In his speech, he acknowledged Margaret Atwood, who was in the audience and was celebrating her 80th birthday.

"Margaret Atwood, [hers] was the first book that I bought with my own money, at a bookstore in Brampton. And I bought that book because I had good public school teachers who pushed poetry on us," he said.

Williams also acknowledged his family, his mother, church communities, black communities and the Rabinovitch family. Jack Rabinovitch founded the prize in honour of his late wife Doris Giller in 1994. Rabinovitch died in 2017 at the age of 87.

"There's been a lot of talk about the evil of capitalism, but every once in awhile we find people like [the late] Jack Rabinovitch," Williams said. "People who can work within the system to do things that follow the passion of things they love."

"I feel disembodied right now," Williams told CBC Books after the ceremony. "I didn't think I'd be in this position at the beginning of the night. I thought I'd go and eat my sorrows and then it would pass. But it didn't turn out that way, and I'm puzzled."

"I don't see myself getting over it for a good, long time."

The 2019 jury panel was comprised of Donna Bailey Nurse, Randy Boyagoda, José Teodoro, Aminatta Forna and Aleksandar Hemon.

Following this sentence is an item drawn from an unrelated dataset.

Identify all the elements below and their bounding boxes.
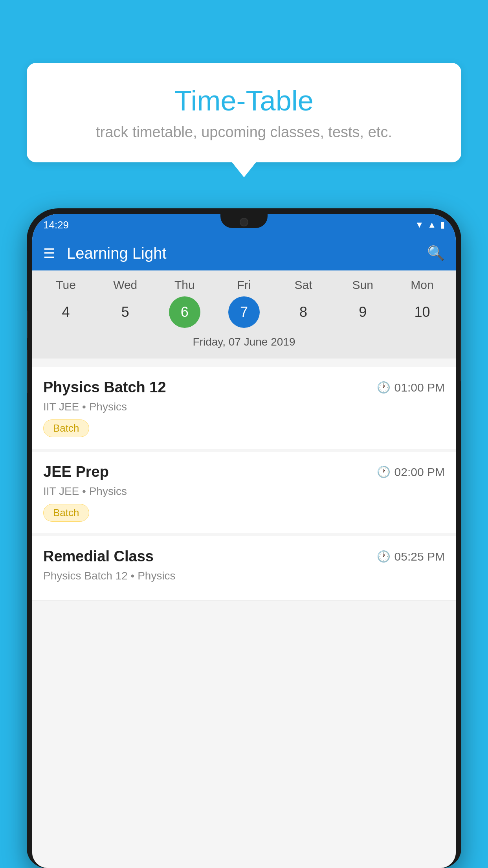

Williams was presented with the $100,000 award by Elana Rabinovitch, the daughter of Jack Rabinovitch, and Scotiabank's executive vice president and chief marketing officer John Doig.

Williams is already looking toward his next project. "The next book is a poetry collection and the book after that is going to be a novel. I'm going to keep writing books, and this frees me up to do that."

Williams's fellow finalists included David Bezmozgis for Immigrant City, Megan Gail Coles for Small Game Hunting at the Local Coward Gun Club, Michael Crummey for The Innocents, Alix Ohlin for Dual Citizens and Steven Price for Lampedusa.

The 2018 winner was Esi Edugyan for novel Washington Black.

Edugyan is the partner of 2019 finalist Price.

Past Giller Prize winners include Michael Redhill for Bellevue Square, Margaret Atwood for Alias Grace, Mordecai Richler for Barney's Version, Alice Munro for Runaway, André Alexis for Fifteen Dogs and Madeleine Thien for Do Not Say We Have Nothing.